Without the pictures, copy all of the data exactly.

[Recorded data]
————————
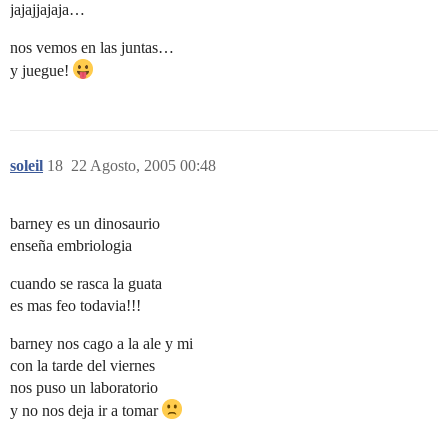
jajajjajaja…
nos vemos en las juntas…
y juegue!
soleil
18
22 Agosto, 2005 00:48
barney es un dinosaurio
enseña embriologia
cuando se rasca la guata
es mas feo todavia!!!
barney nos cago a la ale y mi
con la tarde del viernes
nos puso un laboratorio
y no nos deja ir a tomar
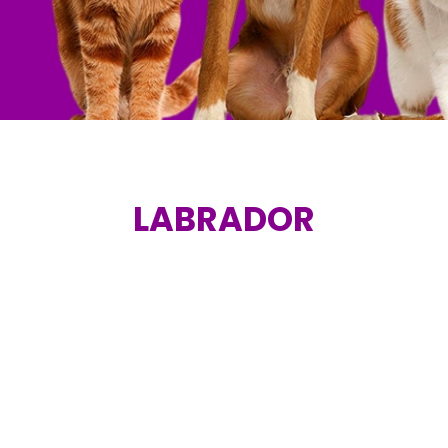
LABRADOR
————————
## [Solution for this task]
jajajjajaja…
nos vemos en las juntas…
y juegue!
soleil
18
22 Agosto, 2005 00:48
barney es un dinosaurio
enseña embriologia
cuando se rasca la guata
es mas feo todavia!!!
barney nos cago a la ale y mi
con la tarde del viernes
nos puso un laboratorio
y no nos deja ir a tomar
LABRADOR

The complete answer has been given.